Q: No detectable virus is defined as a viral load of <500/ml, but most clinical trials and most physicians are now using the ultrasensitive viral load test and prefer a threshold of 20-50 c/ml. This makes the DHHS guidelines seem antiquated.

A: The original DHHS Guidelines were published in April 1998 which predates the availability of the ultrasensitive test. There has been a subsequent modification stating that no detectable virus using an assay with a threshold of 20-50 copies is preferred. The reason we have been reluctant to make this a standard guide for decisions regarding changing therapy is that most studies in the "real world" suggest that the lower threshold is hard to achieve. Many clinical trials show that 50-80% of participants have <20 c/ml at 24 or 48 weeks, but results in HIV clinics seem to indicate that, in this setting, only about 30-50% achieve this goal. In other words, most of the patients will be virologic failures with a threshold of 20-50 copies. The concern is that patients may lose all of their antiviral options relatively early in the course with attempts to achieve the lower threshold. There are also studies demonstrating that clinical outcomes are often as good with partial suppression as with complete suppression despite theoretical reasons to favor the latter. Thus, the Panel seems to endorse the lower threshold in theory but feels that it is unrealistic for many patients and rigid adherence to the guidelines might actually be deleterious to some patients because they may exhaust drug options. The bottom line is that the goal of therapy is to drive the viral load as low as possible for as long as possible, and this has been the stated goal of treatment since the guidelines were initially written.
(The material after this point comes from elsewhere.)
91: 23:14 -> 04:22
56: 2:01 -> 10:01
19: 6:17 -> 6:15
Q: Do most AIDS physicians actually need guidelines?

A: Probably not. The guidelines are written for a much broader audience than the experts who provide care. They serve some providers who, for a variety of reasons, have only a small number of AIDS patients, they tell third party payers the standards of care that require monetary support, and they establish standards by which care is measured in quality assurance programs. These latter issues are particularly important in the era of managed care and reduced resources for healthcare.
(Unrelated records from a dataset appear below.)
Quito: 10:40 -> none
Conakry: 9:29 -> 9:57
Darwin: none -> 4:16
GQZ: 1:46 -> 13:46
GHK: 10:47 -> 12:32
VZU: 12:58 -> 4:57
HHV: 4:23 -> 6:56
Q: The guidelines say that HIV care should be supervised by an expert but does not define an expert. Who's an expert?

A: There is no official mechanism to define expertise in the area of HIV care. The closest analogy with the current system of board certification is with the Infectious Disease sub-specialty board, which includes 15-25% of its content dealing with HIV. No other primary care or sub-specialty discipline has more than 5%. Providers of HIV care are rather diverse in terms of medical background including many who are in primary care or specialists in fields other than infectious diseases. For this group, there is no current mechanism to verify expertise. There are ongoing discussions about a certification method for this group. In the meantime, according to several sources, the best method defined so far is based on "panel size," the number is HIV-infected patients under care by the provider. Using this criterion, HRSA has used a panel size of 25 active HIV-infected patients to define a "HIV expert," but it is also noted that a panel size of 50 is preferred. Some organizations have used the panel size of 50 but combine it with a CME requirement and/or chart audits as well.
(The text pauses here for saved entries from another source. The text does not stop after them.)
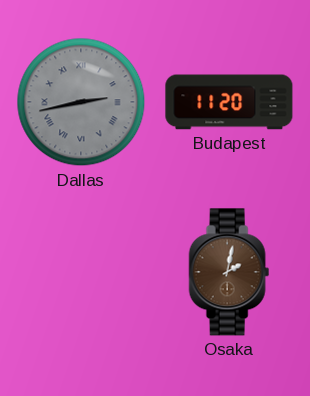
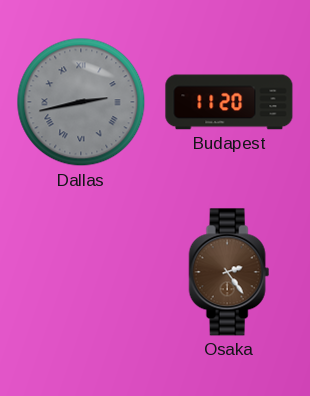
Osaka: 2:02 -> 2:24
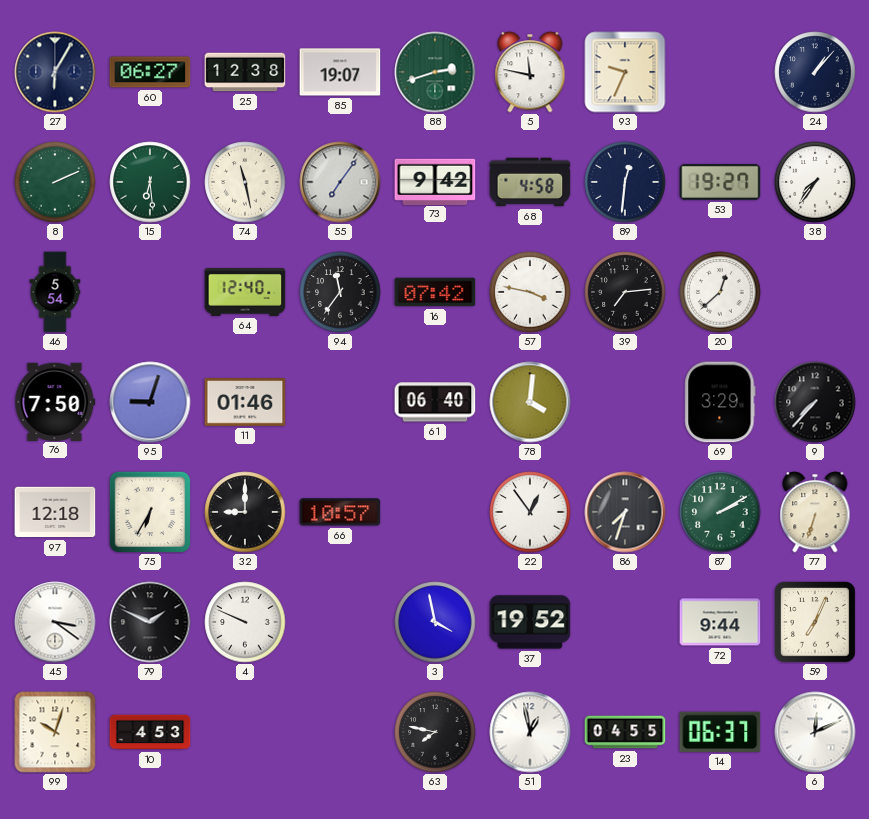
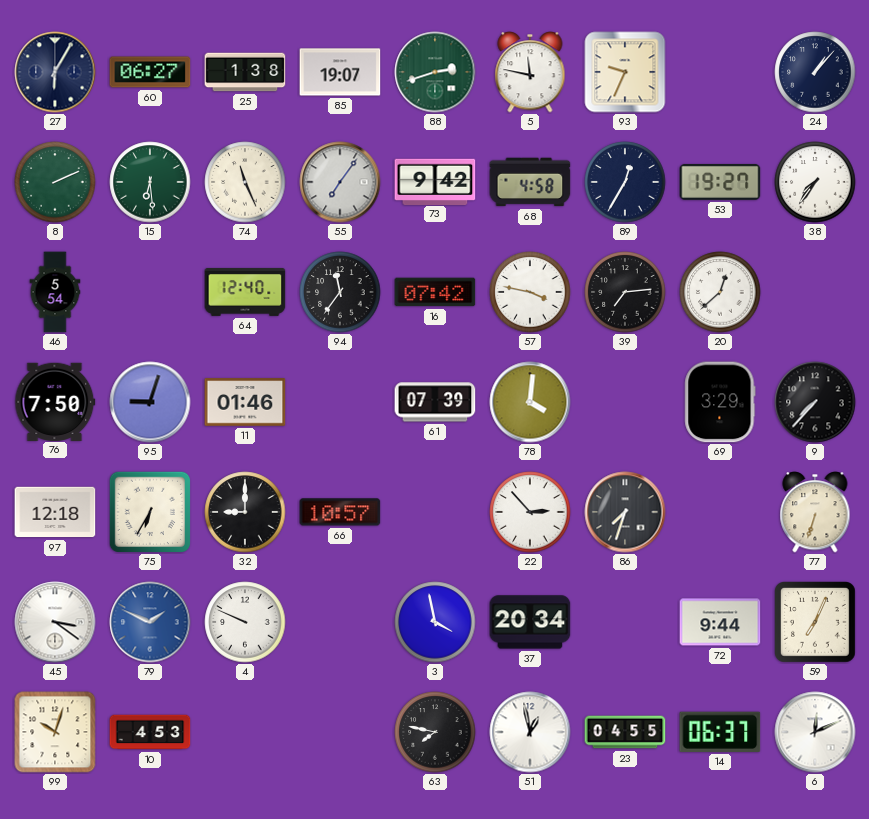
25: 12:38 -> 1:38
74: 11:28 -> 11:26
89: 12:31 -> 12:35
61: 06:40 -> 07:39
22: 12:54 -> 2:53
87: 2:10 -> none
79 dial: black -> blue
37: 19:52 -> 20:34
Q: I think treatment should be individualized, but the guidelines seem to state that everyone should have the same treatment.

A: This is a misunderstanding of the guidelines. The time to initiate therapy and the specific regimen used is quite variable depending on the patient's willingness to accept therapy, probability of compliance, and the severity of disease at the time the decision is made in terms of viral load and CD4 count. It is clear that "alternative regimens" are "preferred regimens" in selected patients because of these variables. The "preferred" term is based on probability of achieving no detectable virus regardless of individual circumstances. The need to individualize therapeutic plans is a critical component of all diseases in medicine including this one.